A Runaway Train Car Physics Calculation
Calculating the Time Required to Stop a Runaway Train Car
A runaway train car that has a mass of 15,000 kg travels at a speed of 5.4 m/s down a track. To stop this train car, a force of 1500 N is applied. How long will it take for the train car to come to a complete stop?
Final answer:
To stop a runaway train car of 15,000 kg traveling at 5.4 m/s with a 1500 N force, it takes 54 seconds, calculated using Newton's second law of motion.
Explanation:
The question asks to compute the time required for a force of 1500 N to bring a runaway train car with a mass of 15,000 kg and an initial speed of 5.4 m/s to rest. To find this time, we use the formula derived from Newton's second law of motion and the definition of acceleration (change in velocity over time).

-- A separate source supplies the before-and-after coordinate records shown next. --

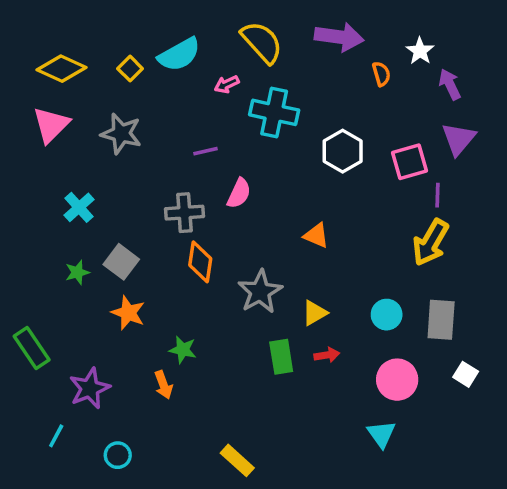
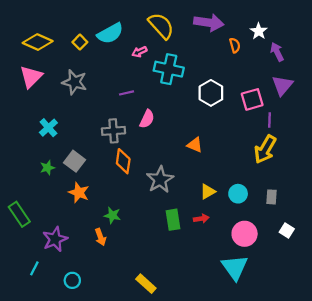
yellow triangle: (315, 313) -> (208, 192), moved
gray rectangle: (441, 320) -> (272, 197), size x0.6
cyan triangle: (381, 434) -> (235, 267), size x1.5

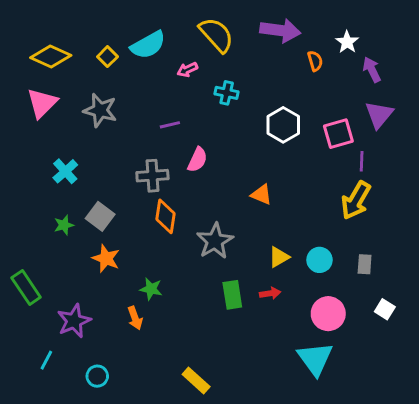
cyan cross: (169, 69) -> (227, 93), size x0.6

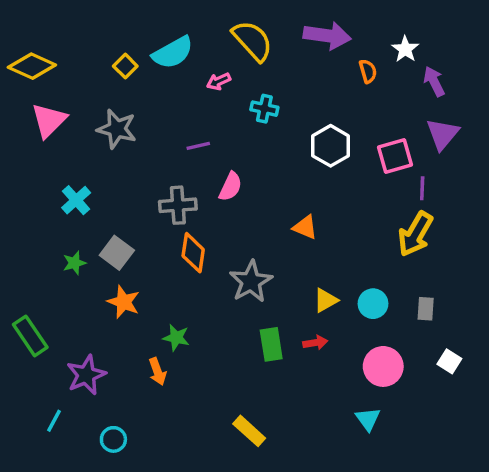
yellow diamond: (51, 57) -> (32, 66), moved
cyan triangle: (315, 359) -> (368, 419), size x0.6
yellow rectangle: (196, 380) -> (249, 431), moved

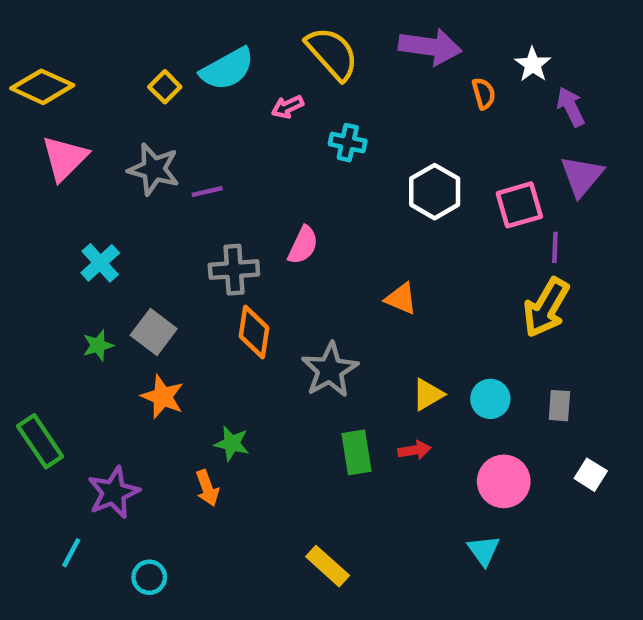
purple line: (198, 146) -> (207, 192), moved

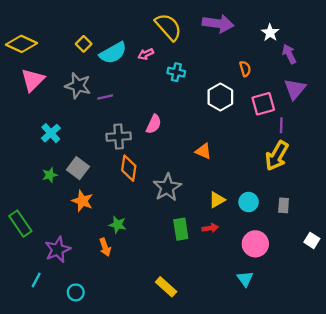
cyan semicircle: (227, 69) -> (113, 53), moved
orange semicircle: (484, 93) -> (245, 69), moved
white square: (591, 475) -> (312, 240), moved

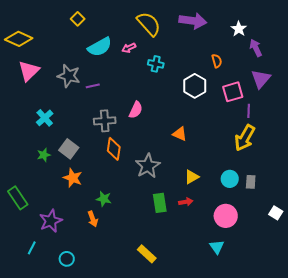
yellow square: (84, 44) -> (78, 19), moved
cyan circle: (249, 202) -> (230, 179), moved

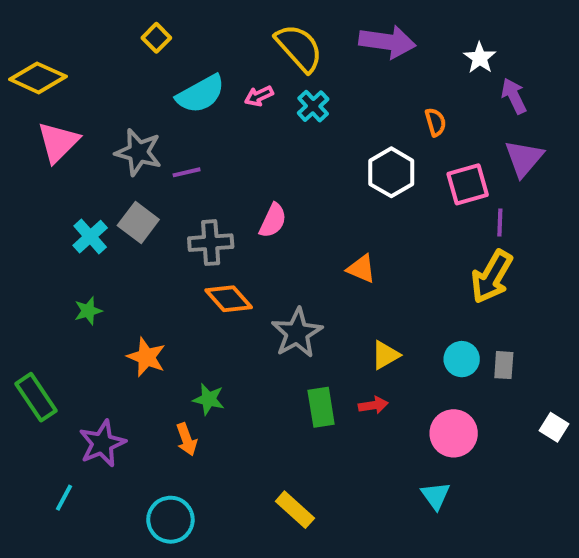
cyan cross: (156, 64) -> (313, 106), moved, turned 35
gray square: (69, 149) -> (138, 223), moved
orange diamond: (114, 149) -> (229, 299), turned -50
cyan circle: (67, 259) -> (170, 520), moved, size x1.5

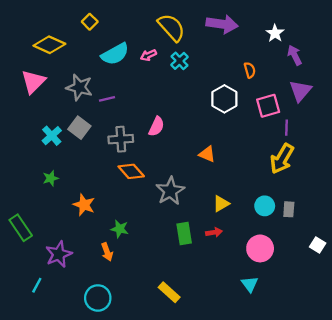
yellow diamond: (38, 78) -> (49, 45), moved

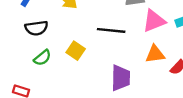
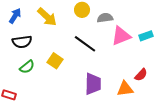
black line: (111, 30) -> (85, 44), turned 30
orange triangle: (155, 54) -> (125, 89), moved

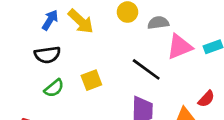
blue arrow: (15, 16) -> (50, 20), moved
black line: (85, 44) -> (146, 69), moved
yellow square: (55, 61) -> (91, 80), turned 35

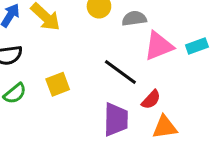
red semicircle: (206, 99) -> (151, 100), moved

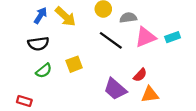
black line: (120, 72) -> (111, 40), moved
purple trapezoid: (116, 119) -> (115, 89), turned 130

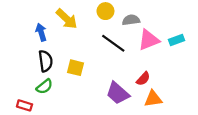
blue arrow: (41, 15) -> (41, 32), moved, turned -49
black semicircle: (38, 44) -> (46, 61), moved, turned -90
yellow square: (74, 64) -> (76, 68), turned 35
green semicircle: (44, 71) -> (44, 87), moved

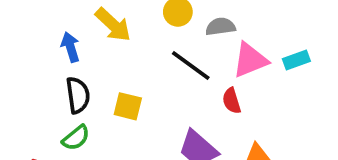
red semicircle: (143, 79) -> (232, 101), moved, turned 120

The required equation is time (t) = change in velocity (Δv) / acceleration (a), where acceleration is produced by the force applied (F) on the mass (m) of the train car, so a = F/m. The train comes to rest, so the final velocity is 0 m/s, and the change in velocity (Δv) is the initial velocity, which is 5.4 m/s in the opposite direction of the force.
First, we calculate acceleration:
a = F/m = 1500 N / 15,000 kg = 0.1 m/s².
Next, we find time:
t = Δv / a = 5.4 m/s / 0.1 m/s² = 54 seconds.
Therefore, it takes 54 seconds for the force to bring the train car to rest.
What are the mass, speed, and force involved in the scenario of a runaway train car coming to a stop? The mass of the runaway train car is 15,000 kg, the initial speed is 5.4 m/s, and a force of 1500 N is applied to bring the train car to a stop.